Trump doesn’t want a special counsel because he believes that Hunter Biden did something wrong. He wants it because, as he tweeted himself, he wants to see that Biden’s term is “plagued by scandal.” And considering that post-Trump, the media will likely return to their standard of declaring scandals based on suit color or type of sandwich condiment, he may even get his wish.
Trump isn’t stopping with just one special counsel. He wants another to investigate his claims of election fraud—the same claims that have been rejected in court 60 times. Trump knows this counsel wouldn’t be doing anything that would actually affect the election outcome in 2020. He’s planting bombs that he hopes will cause enough damage to give him an edge in 2024.
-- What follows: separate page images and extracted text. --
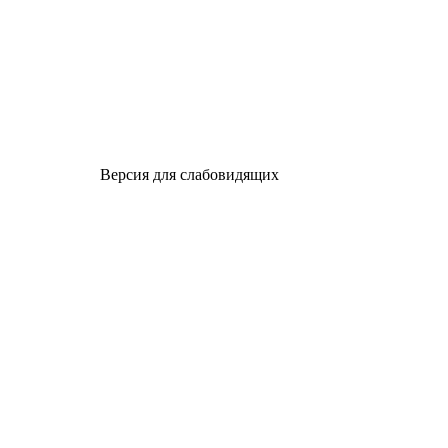
Версия для слабовидящих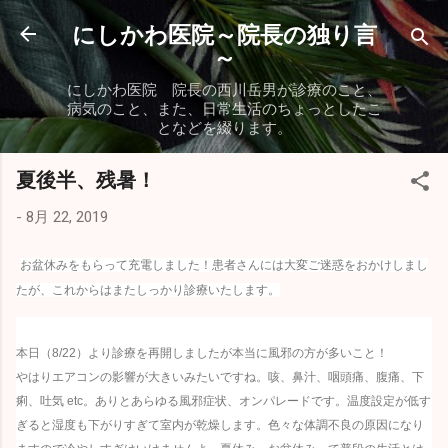
スキップしてメイン コンテンツに移動
にしかわ医院～院長の独り言
～
にしかわ医院 院長の西川岳男が診療のこと、
病気のこと、また、日常生活のちょっとしたこ
となどを綴ります。
夏後半、残暑！
-
8月 22, 2019
お盆休みをもらって充電しました！患者さんには大変ご迷惑をおかけしまし
たが、これからはまたしっかり診療いたします。
本日（8/22）より診療を再開しましたが本当に風邪の方が多いこと！
やはりエアコンの影響が大きいみたいですね。咳、鼻汁、咽頭痛、腹痛、下
痢、吐気 etc。ありとあらゆる風邪症状、オンパレードです。温度設定が低す
ぎると湿度も下がりすぎて室内が乾燥します。色々な体調不良の原因になり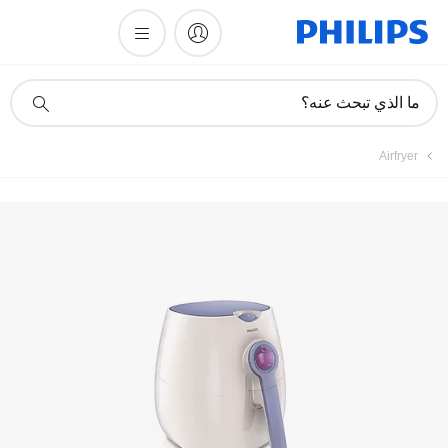
تسجيل المنتج
أيقونة
ما الذي تبحث عنه؟
دعم
البحث
Airfryer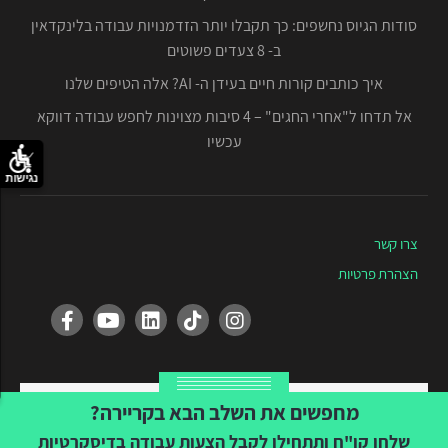
סודות הגיוס נחשפים: כך תקבלו יותר הזדמנויות עבודה בלינקדאין
ב- 8 צעדים פשוטים
איך כותבים קורות חיים בעידן ה- AI? אלה הטיפים שלנו
אל תדחו ל"אחרי החגים" – 4 סיבות מצוינות לחפש עבודה דווקא
עכשיו
נגישות
צרו קשר
הצהרת פרטיות
Created by Tvuna
מחפשים את השלב הבא בקריירה?
שלחו קו"ח ותתחילו לקבל הצעות עבודה בדיסקרטיות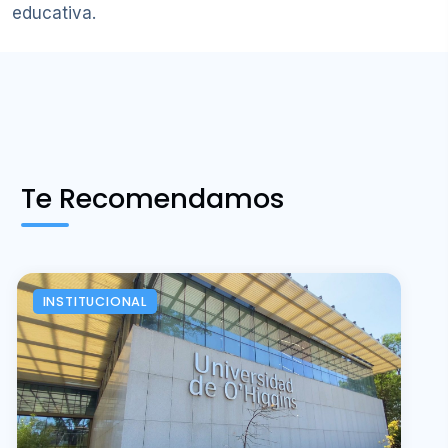
educativa.
Te Recomendamos
INSTITUCIONAL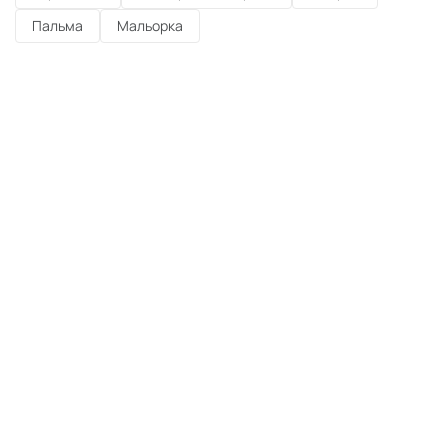
Пальма
Мальорка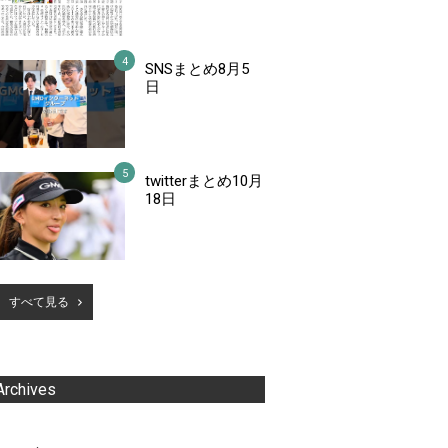
SNSまとめ8月5
日
twitterまとめ10月
18日
すべて見る
Archives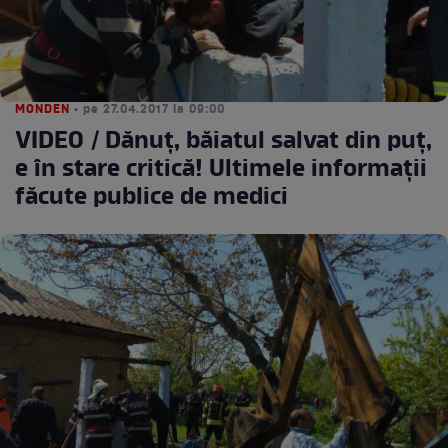
MONDEN
• pe 27.04.2017 la 09:00
VIDEO / Dănuţ, băiatul salvat din puţ,
e în stare critică! Ultimele informaţii
făcute publice de medici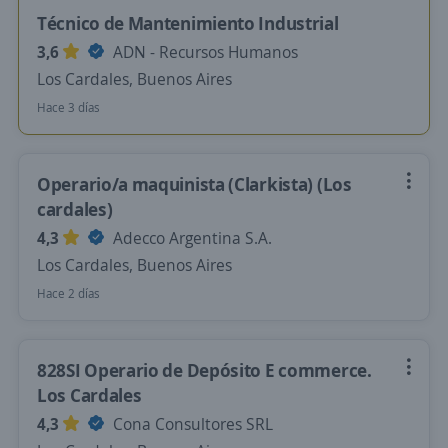
Técnico de Mantenimiento Industrial
3,6
ADN - Recursos Humanos
Los Cardales, Buenos Aires
Hace 3 días
Operario/a maquinista (Clarkista) (Los
cardales)
4,3
Adecco Argentina S.A.
Los Cardales, Buenos Aires
Hace 2 días
828SI Operario de Depósito E commerce.
Los Cardales
4,3
Cona Consultores SRL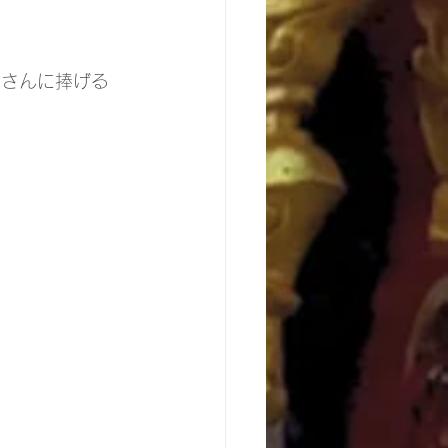
坊さんに捧げる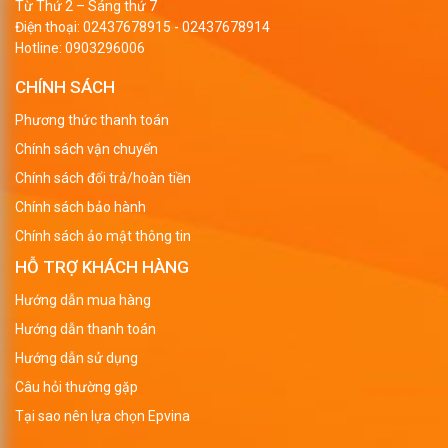
Từ Thứ 2 – Sáng thứ 7
Điện thoại:
02437678915
-
02437678914
Hotline:
0903296006
CHÍNH SÁCH
Phương thức thanh toán
Chính sách vận chuyển
Chính sách đổi trả/hoàn tiền
Chính sách bảo hành
Chính sách ảo mật thông tin
HỖ TRỢ KHÁCH HÀNG
Hướng dẫn mua hàng
Hướng dẫn thanh toán
Hướng dẫn sử dụng
Câu hỏi thường gặp
Tại sao nên lựa chọn Epvina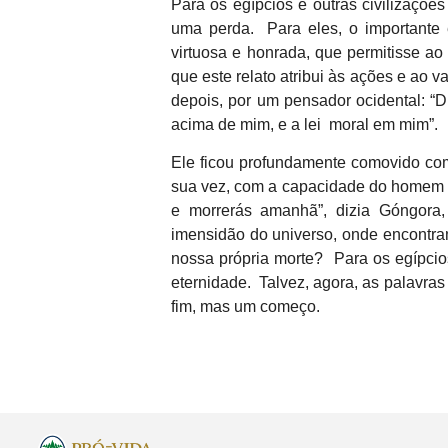
Para os egípcios e outras civilizações
uma perda. Para eles, o importante 
virtuosa e honrada, que permitisse ao
que este relato atribui às ações e ao v
depois, por um pensador ocidental: “
acima de mim, e a lei moral em mim”.
Ele ficou profundamente comovido co
sua vez, com a capacidade do homem d
e morrerás amanhã”, dizia Góngora,
imensidão do universo, onde encontra
nossa própria morte? Para os egípcio
eternidade. Talvez, agora, as palavras
fim, mas um começo.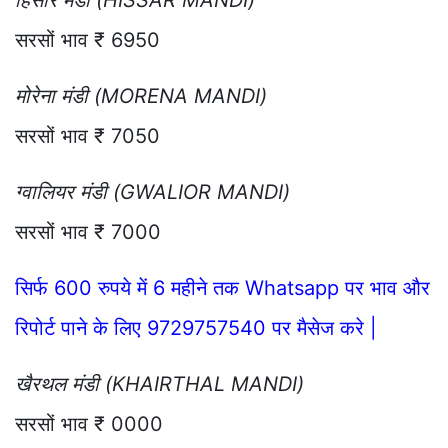
हिसार मंडी (HISSAR MANDI)
सरसों भाव ₹ 6950
मोरेना मंडी (MORENA MANDI)
सरसों भाव ₹ 7050
ग्वालियर मंडी (GWALIOR MANDI)
सरसों भाव ₹ 7000
सिर्फ 600 रुपये में 6 महीने तक Whatsapp पर भाव और
रिपोर्ट पाने के लिए 9729757540 पर मैसेज करे |
खैरथल मंडी (KHAIRTHAL MANDI)
सरसों भाव ₹ 0000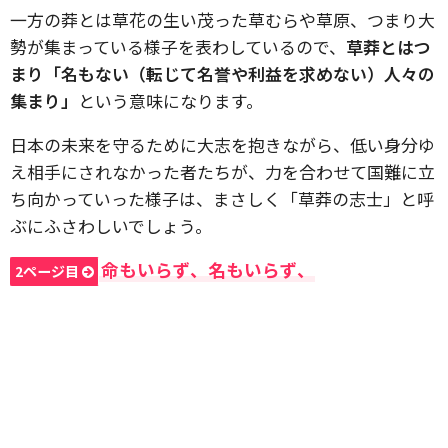
一方の莽とは草花の生い茂った草むらや草原、つまり大
勢が集まっている様子を表わしているので、
草莽とはつ
まり「名もない（転じて名誉や利益を求めない）人々の
集まり」
という意味になります。
日本の未来を守るために大志を抱きながら、低い身分ゆ
え相手にされなかった者たちが、力を合わせて国難に立
ち向かっていった様子は、まさしく「草莽の志士」と呼
ぶにふさわしいでしょう。
命もいらず、名もいらず、
2ページ目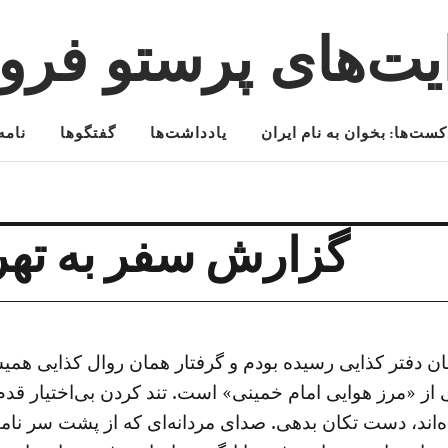
یت‌های پرستو فرو
کست‌ها: بخوان به نام ایران
یادداشت‌ها
گفتگوها
نامه‌
گزارش سفر به تهران –
مان دفتر کذایی رسیده بودم و گرفتار همان روال کذایی هم
 «مرز هوایی امام خمینی» است. تند کردن بی‌اختیار قدم‌ها 
‌اند، دست تکان بدهی. صدای مردانه‌ای که از پشت سر نامت 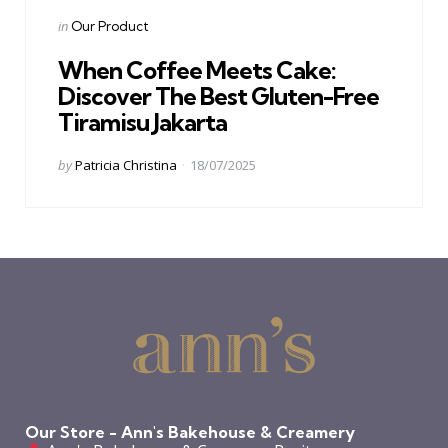
Categories
Posted
in
Our Product
in
When Coffee Meets Cake:
Discover The Best Gluten-Free
Tiramisu Jakarta
Posted
by
Patricia Christina
18/07/2025
by
Our Store - Ann's Bakehouse & Creamery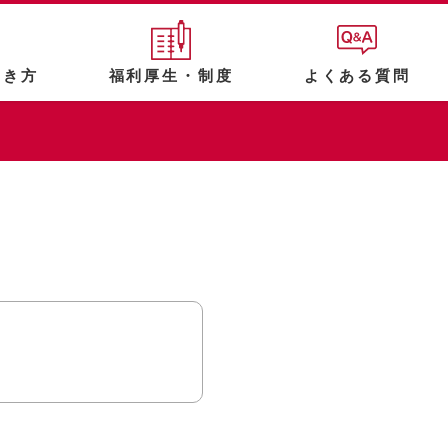
働き方
福利厚生・制度
よくある質問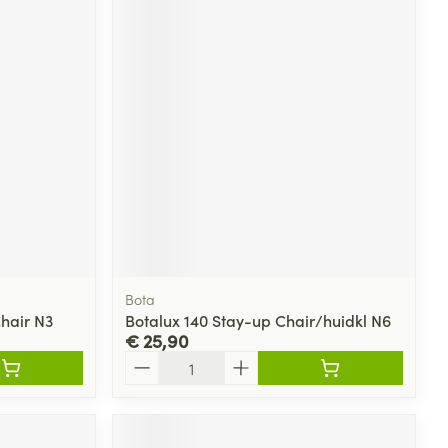
rende
Parfums en
geurproducten
Bota
CBD
Chair N3
Botalux 140 Stay-up Chair/huidkl N6
€ 25,90
Aantal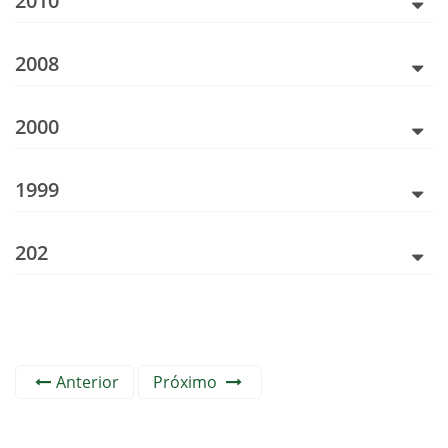
2010
2008
2000
1999
202
Anterior
Próximo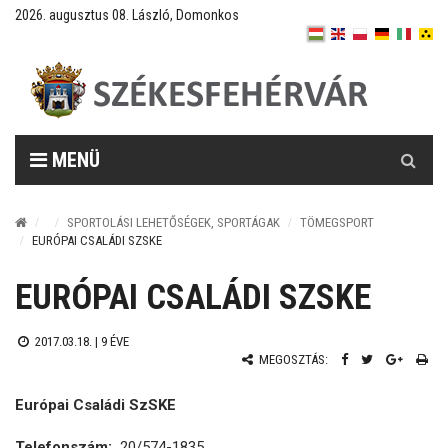
2026. augusztus 08. László, Domonkos
Keresés
MENÜ
SPORTOLÁSI LEHETŐSÉGEK, SPORTÁGAK
TÖMEGSPORT
EURÓPAI CSALÁDI SZSKE
EURÓPAI CSALÁDI SZSKE
2017.03.18. |
9 ÉVE
MEGOSZTÁS:
Európai Családi SzSKE
Telefonszám:
20/574-1835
If Trump can’t get Rosen to misuse his very temporary office for blatantly political purposes, Trump has a plan for that as well: just keep replacing the AG until he finds someone who will give him everything he wants. Trump is even looking into whether he can just skip the entire farce that this is something originating in the Justice Department and simply appoint a special counsel himself.
The answer to that question is: Of course he can. It may not be legal, but considering that a majority of House Republicans just signed on to an attempt to overthrow the election, what has legal got to do with any of this?